Anya Taylor-Joy also played Thomasin in THE WITCH (2015), and she was better in that movie.  Of course, she also had more to do, and it was a better written part.

The rest of the cast is very good.

Rose Leslie from TV’s DOWNTON ABBEY and GAME OF THRONES plays Dr. Amy Menser, a behaviorist, who probably is closest to Morgan.  Toby Jones, the son of Hammer Films’ character actor Freddie Jones, plays Dr. Simon Ziegler, a man who is clearly proud of Morgan and does not want the company interfering with his prized project, which he continually tells people took years and years of hard work to perfect.

Boyd Holbrook plays the likable and easy going chef Skip.  Holbrook was memorable in the Liam Neeson thriller A WALK AMONG THE TOMBSTONES (2014), and he was also in GONE GIRL (2014).  Chris Sullivan, who appeared in the first episode of STRANGER THINGS as Benny, the man who lost his life befriending young Eleven, plays Dr. Darren Finch, and Michelle Yeoh, who also just co-starred with Jason Statham in MECHANIC:  RESURRECTION (2016) plays the lead scientist of the group, Dr. Lui Cheng.

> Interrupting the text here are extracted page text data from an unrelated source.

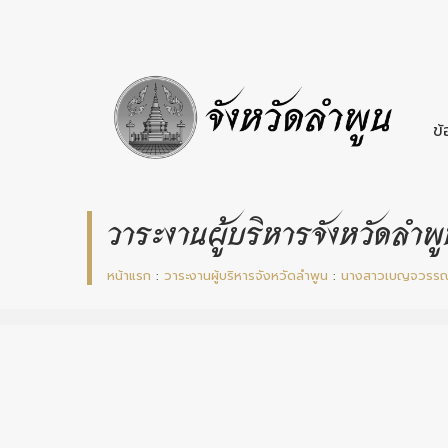
ข้
วาระงานผู้บริหารจังหวัดลำพ
หน้าแรก
:
วาระงานผู้บริหารจังหวัดลำพูน
:
นางสาวเบญจวรรณ 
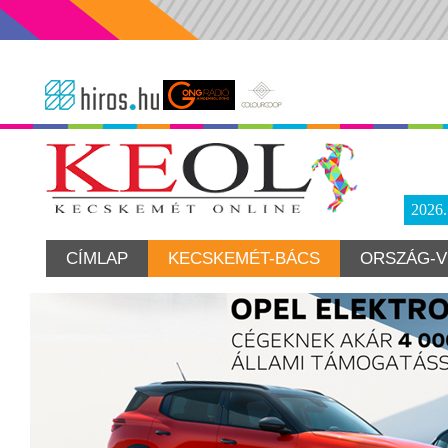
2026
CÍMLAP
KECSKEMÉT-BÁCS
ORSZÁG-V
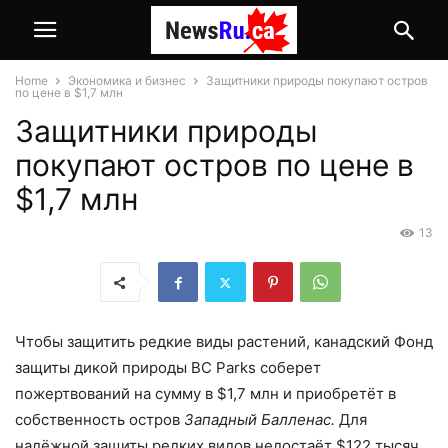
Home
Экономика и бизнес
Защитники природы покупают остров
по цене в $1,7 млн
Защитники природы
покупают остров по цене в
$1,7 млн
13
Чтобы защитить редкие виды растений, канадский Фонд
защиты дикой природы BC Parks соберет
пожертвований на сумму в $1,7 млн и приобретёт в
собственность остров
Западный Балленас.
Для
надёжной защиты редких видов недостаёт $122 тысяч,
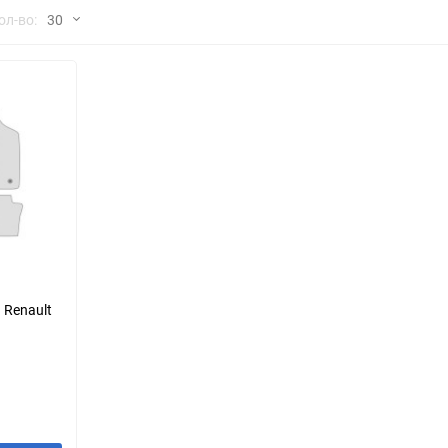
но
ол-во:
30
Chana
ChangFeng
30
Chrysler
Citroen
60
Dadi
Daewoo
90
DeLorean
Delage
150
Eagle
Excalibur
Ford
Foton
 Renault
Geo
Great Wall
Hawtai
Honda
Infiniti
Iran Khodro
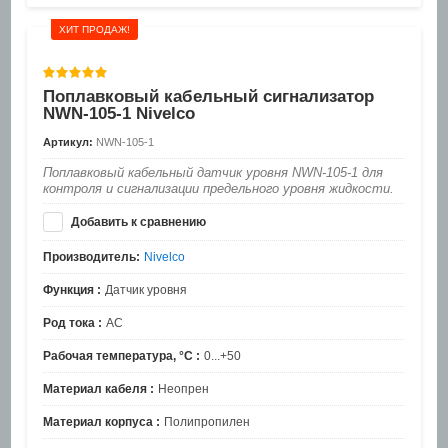
ХИТ ПРОДАЖ!
Поплавковый кабельный сигнализатор
NWN-105-1 Nivelco
Артикул:
NWN-105-1
Поплавковый кабельный датчик уровня NWN-105-1 для
контроля и сигнализации предельного уровня жидкости.
Добавить к сравнению
Производитель:
Nivelco
Функция :
Датчик уровня
Род тока :
AC
Рабочая температура, °C :
0...+50
Материал кабеля :
Неопрен
Материал корпуса :
Полипропилен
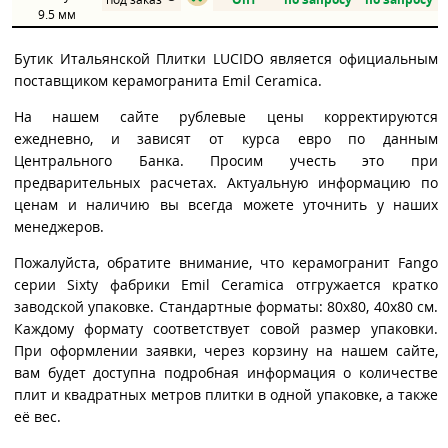
9.5 мм
Бутик Итальянской Плитки LUCIDO является официальным
поставщиком керамогранита Emil Ceramica.
На нашем сайте рублевые цены корректируются
ежедневно, и зависят от курса евро по данным
Центрального Банка. Просим учесть это при
предварительных расчетах. Актуальную информацию по
ценам и наличию вы всегда можете уточнить у наших
менеджеров.
Пожалуйста, обратите внимание, что керамогранит Fango
серии Sixty фабрики Emil Ceramica отгружается кратко
заводской упаковке. Стандартные форматы: 80x80, 40x80 см.
Каждому формату соответствует совой размер упаковки.
При оформлении заявки, через корзину на нашем сайте,
вам будет доступна подробная информация о количестве
плит и квадратных метров плитки в одной упаковке, а также
её вес.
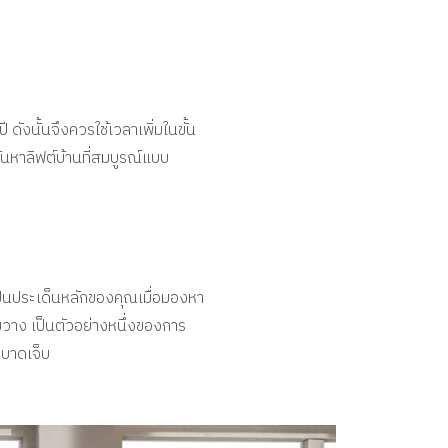
ดังนั้นจึงควรใช้เวลาเพิ่มในขั้น
้นหาลิฟต์บ้านที่สมบูรณ์แบบ
วรเป็นประเด็นหลักของคุณเมื่อมองหา
ดขวาง เป็นตัวอย่างหนึ่งของการ
บบาดเจ็บ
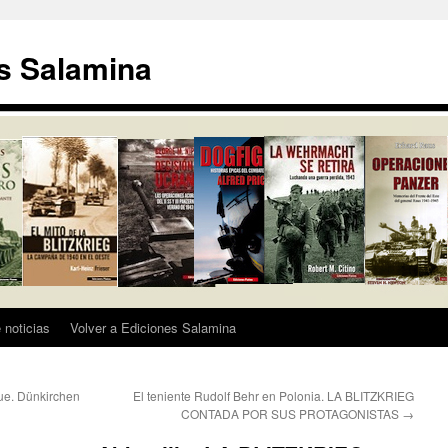
s Salamina
 noticias
Volver a Ediciones Salamina
ue. Dünkirchen
El teniente Rudolf Behr en Polonia. LA BLITZKRIEG
CONTADA POR SUS PROTAGONISTAS
→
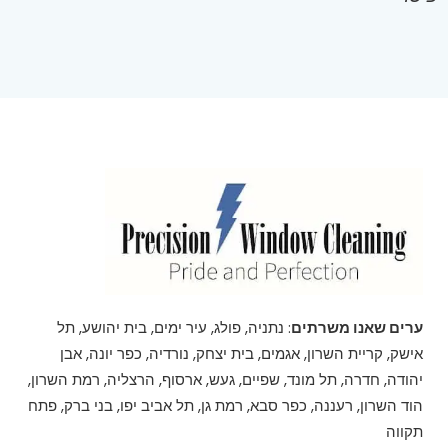
ערים שאנו משרתים
: נתניה, פולג, עיר ימים, בית יהושע, תל
אישק, קריית השרון, אגמים, בית יצחק, נורדיה, כפר יונה, אבן
יהודה, חדרה, תל מונד, שפיים, געש, ארסוף, הרצליה, רמת השרון,
הוד השרון, רעננה, כפר סבא, רמת גן, תל אביב יפו, בני ברק, פתח
תקווה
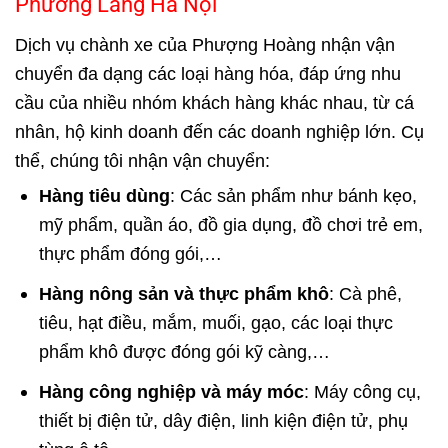
Phường Láng Hà Nội
Dịch vụ chành xe của Phượng Hoàng nhận vận
chuyển đa dạng các loại hàng hóa, đáp ứng nhu
cầu của nhiều nhóm khách hàng khác nhau, từ cá
nhân, hộ kinh doanh đến các doanh nghiệp lớn. Cụ
thể, chúng tôi nhận vận chuyển:
Hàng tiêu dùng
: Các sản phẩm như bánh kẹo,
mỹ phẩm, quần áo, đồ gia dụng, đồ chơi trẻ em,
thực phẩm đóng gói,…
Hàng nông sản và thực phẩm khô
: Cà phê,
tiêu, hạt điều, mắm, muối, gạo, các loại thực
phẩm khô được đóng gói kỹ càng,…
Hàng công nghiệp và máy móc
: Máy công cụ,
thiết bị điện tử, dây điện, linh kiện điện tử, phụ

Paul Giamatti shows up for one scene as Dr. Alan Shapiro, the guy brought in to perform Morgan’s psychological evaluation.  It’s one of the better scenes in the movie, one I would have liked even more had I not seen most of it in the movie’s trailers.  Giamatti is always fun to watch, and he makes the most of this one sequence, which is pretty much all him.  Again, Morgan herself has little depth other than to show anger when pushed.

And even Brian Cox shows up for a brief second as the head of the company responsible for Morgan.

Director Luke Scott does a nice job with this one.  The fight scene between Lee and Morgan is a keeper, and the other action sequences are also done well.

The biggest knock on this one is the screenplay by Seth W.Owen. I really expected this one to be a thought-provoking science fiction tale, but it’s not.  We never get inside Morgan’s head.  The concept of what it’s like to be an artificially intelligent being is hardly explored.  It’s covered very briefly when the scientists speak of Morgan’s rights, and Lee flatly denounces, “She has no rights.”  That’s it.  No debate, no wonder.

Later, in what is supposed to be a defining moment, Morgan declares “I feel alive.”  She says this, but she never acts it.  She only acts like an assassin out of a Bourne movie.

And that’s because MORGAN isn’t really a science fiction movie at all.  It’s a Bourne-style thriller featuring a humanoid in the lead rather than Jason Bourne.  But as such, it works.  While I was disappointed the film didn’t have more ambition in terms of its artificial intelligence story,  I definitely enjoyed the thriller aspects to this one, and the Lee -in pursuit of-Morgan story I found compelling and very watchable.  In fact, I would argue that the best part of MORGAN isn’t Anya Taylor-Joy as Morgan, but Kate Mara as Lee.  Mara is the driving force behind this movie.

There is a twist in this movie, one that I sniffed out from the get-go due to some obvious hints that perhaps shouldn’t have been placed there so prominently.  I for one wasn’t surprised in the least by the revelation at the end.

All in all, for what it was, I liked MORGAN and found it a fun way to spend 90 minutes at the movies.